Kenworth huh??? Have anything with a 26ft box and a lift gate??? I need a new ride at work!


----------



## EvenFlow87k (Aug 10, 2021)

Welcome from Central WI!  That is one heck of a score!  
Once you get the Inkbird in there and figure out how it acts when firing up and stuff, I'm sure you will find it is not that hard to keep an even temp.
Good luck and happy smoking!

Jeremy


----------



## Meat Man Matt (Aug 10, 2021)

That is awesome. The more you use it, you will begin to master it. 
Pretty sure you just became the star of the family reunions, or at least the "a buddy of mine...." of everyone you knows best BBQ stories!

Treat her well, and she will treat you to many treats, guaranteed!


----------



## 912smoker (Aug 11, 2021)

Now that an awesome deal and a fine looking rig !
Welcome to SMF from SE Ga


----------



## Kaug23 (Aug 11, 2021)

bigfurmn said:


> Kenworth huh??? Have anything with a 26ft box and a lift gate??? I need a new ride at work!


I'm not in sales, but I know we've sold a couple this month and should be getting in a few more in the next couple weeks. I drove one back from Tampa last month, sweet ride.


----------



## Kaug23 (Aug 11, 2021)

JckDanls 07 said:


> Welcome to your new addiction (Both, the forums and your smoker)... Can you take us on a tour of the smoker (pics inside and out) ??
> 
> Also..  If you want some hands on experience and to ask questions to get detailed answers...  in person...  Your more than welcome to come join us this fall...
> 
> ...


I'll take some pictures this afternoon and post them. I'm going to fire it up and do some temperature checks at the same time.


----------



## SmokinAl (Aug 11, 2021)

Welcome to SMF!
Boy that is a big jump from a kettle to a trailer smoker.
I’m sure your gonna have some fun!
Al


----------



## Kaug23 (Aug 11, 2021)

Okay, so I fired it up and let it stabilize for an hour. Wispy blue smoke within 20 minutes burning split oak pieces.

My left gauge was at 250, the main grate was 254 and the upper was at 281.

My right gauge was at 330, the main grate was at 255 and the upper was at 340.

So both lower ones track within 5 degrees of the left gauge. That's where almost all of my smoking will be done so I can live with that for now.

The design on the fire side is really odd. It's open quite a bit compared to other designs I've seen, set about 10 inches out from the grates with a partial heat shield.

The chimney extends down below the grates so the smoke has to turn downward to exit the smoker. There's a half circle divider between the two Chambers as well. It's like it was designed to force the smoke up, down, up, down, and out.

I haven't hooked up propane to the side burner, maybe this weekend.

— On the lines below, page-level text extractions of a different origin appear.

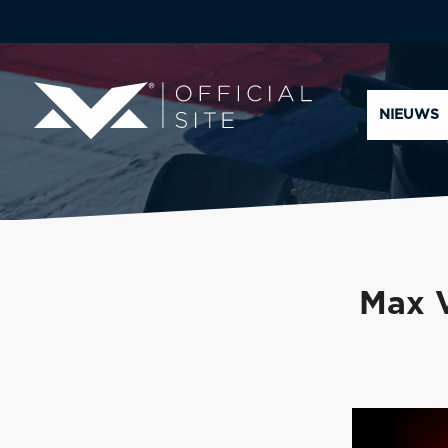
NIEUWS
Max 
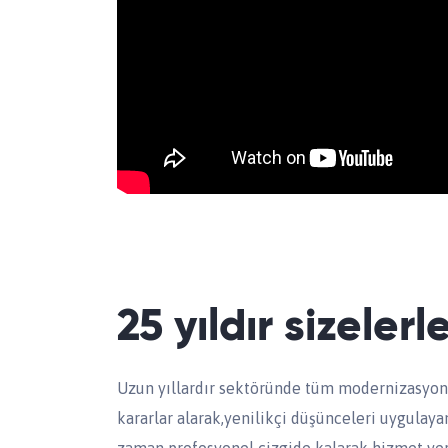
25 yıldır sizelerl
Uzun yıllardır sektöründe tüm modernizasyonl
kararlar alarak,yenilikçi düşünceleri uygulaya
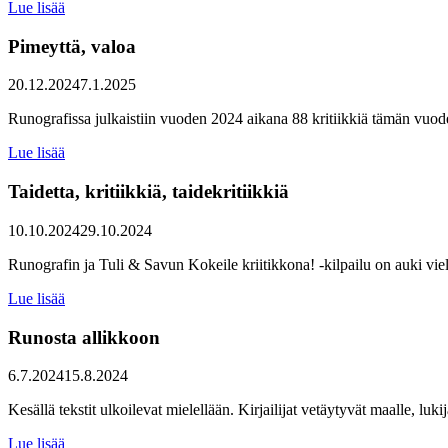
Lue lisää
Pimeyttä, valoa
20.12.2024
7.1.2025
Runografissa julkaistiin vuoden 2024 aikana 88 kritiikkiä tämän vuod
Lue lisää
Taidetta, kritiikkiä, taidekritiikkiä
10.10.2024
29.10.2024
Runografin ja Tuli & Savun Kokeile kriitikkona! -kilpailu on auki vielä
Lue lisää
Runosta allikkoon
6.7.2024
15.8.2024
Kesällä tekstit ulkoilevat mielellään. Kirjailijat vetäytyvät maalle, luk
Lue lisää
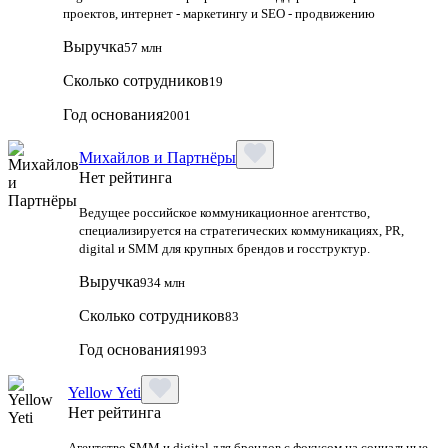
проектов, интернет - маркетингу и SEO - продвижению
Выручка
57 млн
Сколько сотрудников
19
Год основания
2001
Михайлов и Партнёры
Нет рейтинга
Ведущее российское коммуникационное агентство,
специализируется на стратегических коммуникациях, PR,
digital и SMM для крупных брендов и госструктур.
Выручка
934 млн
Сколько сотрудников
83
Год основания
1993
Yellow Yeti
Нет рейтинга
Агентство SMM и digital для брендов с фокусом на социальные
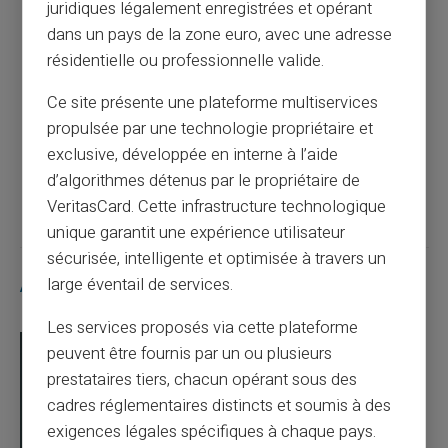
juridiques légalement enregistrées et opérant
Article précédent
dans un pays de la zone euro, avec une adresse
résidentielle ou professionnelle valide.
La carte prépayée pour achats en ligne : un
Ce site présente une plateforme multiservices
outil moderne et pratique
propulsée par une technologie propriétaire et
exclusive, développée en interne à l’aide
Article suivant
d’algorithmes détenus par le propriétaire de
VeritasCard. Cette infrastructure technologique
unique garantit une expérience utilisateur
sécurisée, intelligente et optimisée à travers un
Articles similaires
large éventail de services.
Les services proposés via cette plateforme
peuvent être fournis par un ou plusieurs
prestataires tiers, chacun opérant sous des
cadres réglementaires distincts et soumis à des
exigences légales spécifiques à chaque pays.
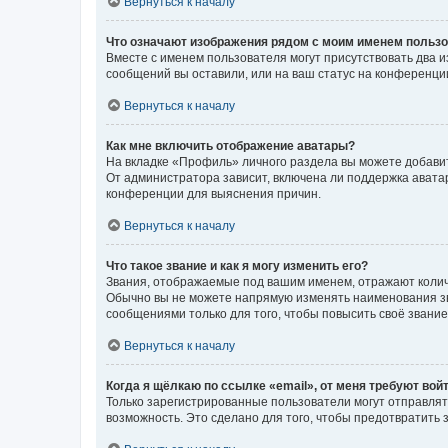
Вернуться к началу
Что означают изображения рядом с моим именем польз
Вместе с именем пользователя могут присутствовать два и
сообщений вы оставили, или на ваш статус на конференции
Вернуться к началу
Как мне включить отображение аватары?
На вкладке «Профиль» личного раздела вы можете добавит
От администратора зависит, включена ли поддержка аватар
конференции для выяснения причин.
Вернуться к началу
Что такое звание и как я могу изменить его?
Звания, отображаемые под вашим именем, отражают коли
Обычно вы не можете напрямую изменять наименования зв
сообщениями только для того, чтобы повысить своё звани
Вернуться к началу
Когда я щёлкаю по ссылке «email», от меня требуют вой
Только зарегистрированные пользователи могут отправлят
возможность. Это сделано для того, чтобы предотвратит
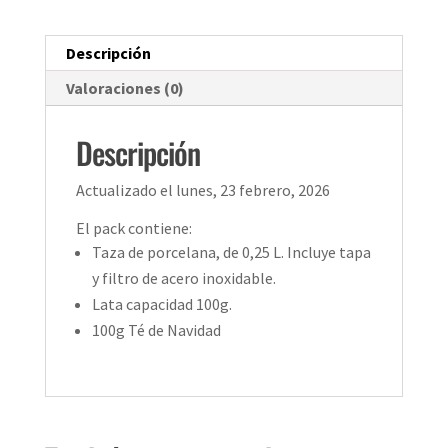
Descripción
Valoraciones (0)
Descripción
Actualizado el lunes, 23 febrero, 2026
El pack contiene:
Taza de porcelana, de 0,25 L. Incluye tapa
y filtro de acero inoxidable.
Lata capacidad 100g.
100g Té de Navidad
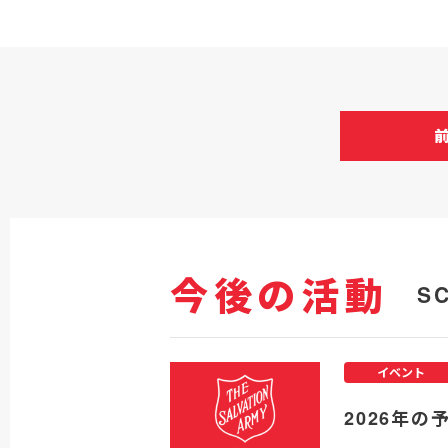
今後の活動
S
イベント
2026年の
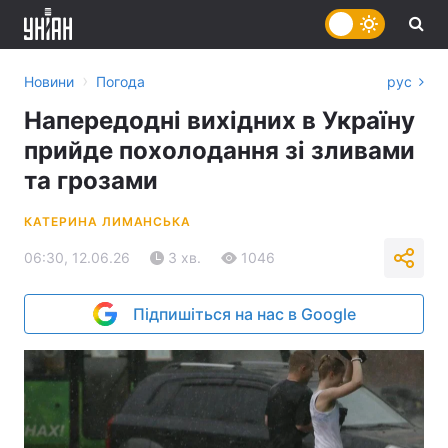
›
Новини
Погода
рус
Напередодні вихідних в Україну
прийде похолодання зі зливами
та грозами
КАТЕРИНА ЛИМАНСЬКА
06:30, 12.06.26
3 хв.
1046
Підпишіться на нас в Google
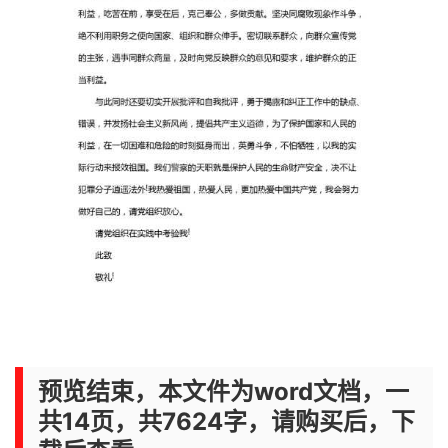
预览结束，本文件为word文档，一
共14页，共7624字，请购买后，下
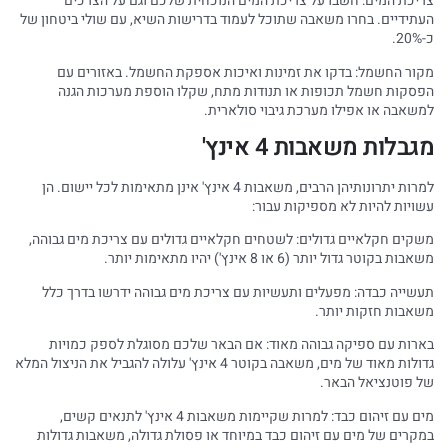
צריכת המים: חשבו על צריכת המים הנוכחית שלכם וגם על הצרכים
העתידיים. בחרו משאבה שתוכל לעמוד בדרישות השיא, עם שולי ביטחון של
כ-20%.
מקור החשמל: בדקו את זמינות ואיכות אספקת החשמל. באזורים עם
הפסקות חשמל תכופות או תנודות מתח, שקלו הוספת מערכות הגנה
למשאבה או אפילו מערכת גיבוי סולארית.
מגבלות משאבות 4 אינץ'
למרות יתרונותיהן הרבים, משאבות 4 אינץ' אינן מתאימות לכל יישום. הן
עשויות להיות לא מספיקות עבור:
משקים חקלאיים גדולים: לשטחים חקלאיים גדולים עם צריכת מים גבוהה,
משאבות בקוטר גדול יותר (6 או 8 אינץ') יהיו מתאימות יותר.
תעשייה כבדה: מפעלים ותעשיות עם צריכת מים גבוהה ידרשו בדרך כלל
משאבות חזקות יותר.
בארות עם ספיקה גבוהה מאוד: אם הבאר שלכם מסוגלת לספק כמויות
גדולות מאוד של מים, משאבה בקוטר 4 אינץ' עלולה להגביל את הניצול המלא
של פוטנציאל הבאר.
מים עם זיהום כבד: למרות שקיימות משאבות 4 אינץ' לתנאים קשים,
במקרים של מים עם זיהום כבד במיוחד או פסולת גדולה, משאבות גדולות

A little at a time I guess.

The last picture is while it's lit. It's hard to see but there is very light blue smoke coming out.  I've had it lit four times now and it always does the same. I know it's not me, so someone must have known what they were doing.


----------



## Bearcarver (Aug 11, 2021)

Congrats Kaug !!!
Have Fun---Enjoy!
Like.

Bear


----------



## ofelles (Aug 11, 2021)

Great catch!!  That is going to put out some excellent food as you get to know it.  Welcome from the California Delta.


----------